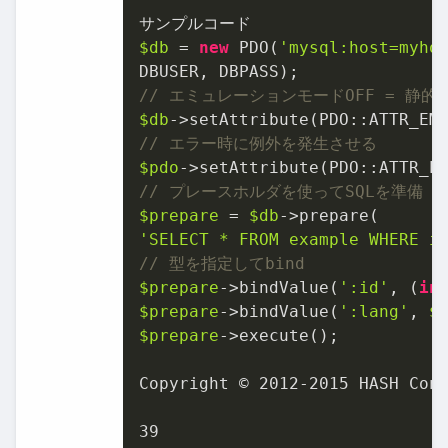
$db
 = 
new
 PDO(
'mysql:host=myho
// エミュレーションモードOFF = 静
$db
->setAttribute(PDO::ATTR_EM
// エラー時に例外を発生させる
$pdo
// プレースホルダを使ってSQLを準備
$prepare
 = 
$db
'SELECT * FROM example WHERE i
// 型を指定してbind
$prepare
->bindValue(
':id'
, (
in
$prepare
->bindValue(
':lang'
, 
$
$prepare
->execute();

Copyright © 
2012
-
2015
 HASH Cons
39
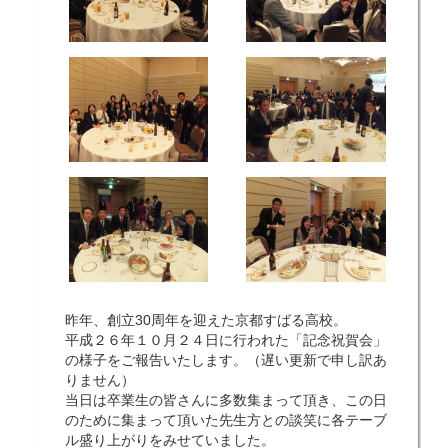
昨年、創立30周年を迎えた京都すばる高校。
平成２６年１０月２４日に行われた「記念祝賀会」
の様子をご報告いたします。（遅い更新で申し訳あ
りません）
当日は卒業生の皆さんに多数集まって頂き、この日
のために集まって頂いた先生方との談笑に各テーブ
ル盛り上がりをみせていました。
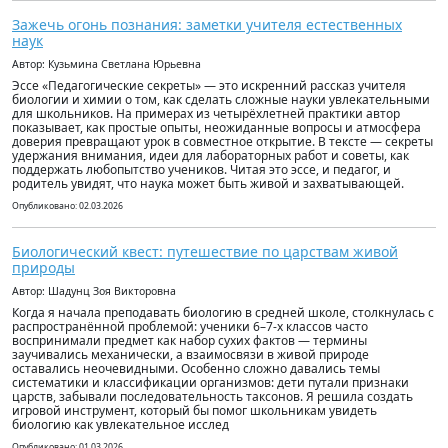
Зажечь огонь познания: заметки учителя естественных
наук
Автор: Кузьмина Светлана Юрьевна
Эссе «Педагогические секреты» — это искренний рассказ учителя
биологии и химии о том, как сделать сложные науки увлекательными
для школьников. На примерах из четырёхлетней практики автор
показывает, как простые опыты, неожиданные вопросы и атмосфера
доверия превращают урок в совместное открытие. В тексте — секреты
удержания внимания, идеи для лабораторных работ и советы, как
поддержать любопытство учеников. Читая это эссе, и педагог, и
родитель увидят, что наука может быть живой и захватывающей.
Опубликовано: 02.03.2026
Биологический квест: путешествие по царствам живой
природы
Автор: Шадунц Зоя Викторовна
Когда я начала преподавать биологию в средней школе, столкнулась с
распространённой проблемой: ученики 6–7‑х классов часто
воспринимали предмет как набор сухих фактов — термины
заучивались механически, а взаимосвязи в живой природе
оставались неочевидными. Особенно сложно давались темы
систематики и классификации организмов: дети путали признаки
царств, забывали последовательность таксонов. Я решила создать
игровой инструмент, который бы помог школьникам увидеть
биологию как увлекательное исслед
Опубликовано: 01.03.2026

- - - - -

__What you are asked to do__
Set down the records above exactly as written, beginning with the first line and ending with the line that contains "поддержать любопытство учеников.", and do not include pictures.

__Solution for this exercise__
$db
 = 
new
 PDO(
'mysql:host=myho
// エミュレーションモードOFF = 静
$db
->setAttribute(PDO::ATTR_EM
// エラー時に例外を発生させる
$pdo
// プレースホルダを使ってSQLを準備
$prepare
 = 
$db
'SELECT * FROM example WHERE i
// 型を指定してbind
$prepare
->bindValue(
':id'
, (
in
$prepare
->bindValue(
':lang'
, 
$
$prepare
->execute();

Copyright © 
2012
-
2015
 HASH Cons
39
昨年、創立30周年を迎えた京都すばる高校。
平成２６年１０月２４日に行われた「記念祝賀会」
の様子をご報告いたします。（遅い更新で申し訳あ
りません）
当日は卒業生の皆さんに多数集まって頂き、この日
のために集まって頂いた先生方との談笑に各テーブ
ル盛り上がりをみせていました。
Зажечь огонь познания: заметки учителя естественных
наук
Автор: Кузьмина Светлана Юрьевна
Эссе «Педагогические секреты» — это искренний рассказ учителя
биологии и химии о том, как сделать сложные науки увлекательными
для школьников. На примерах из четырёхлетней практики автор
показывает, как простые опыты, неожиданные вопросы и атмосфера
доверия превращают урок в совместное открытие. В тексте — секреты
удержания внимания, идеи для лабораторных работ и советы, как
поддержать любопытство учеников. Читая это эссе, и педагог, и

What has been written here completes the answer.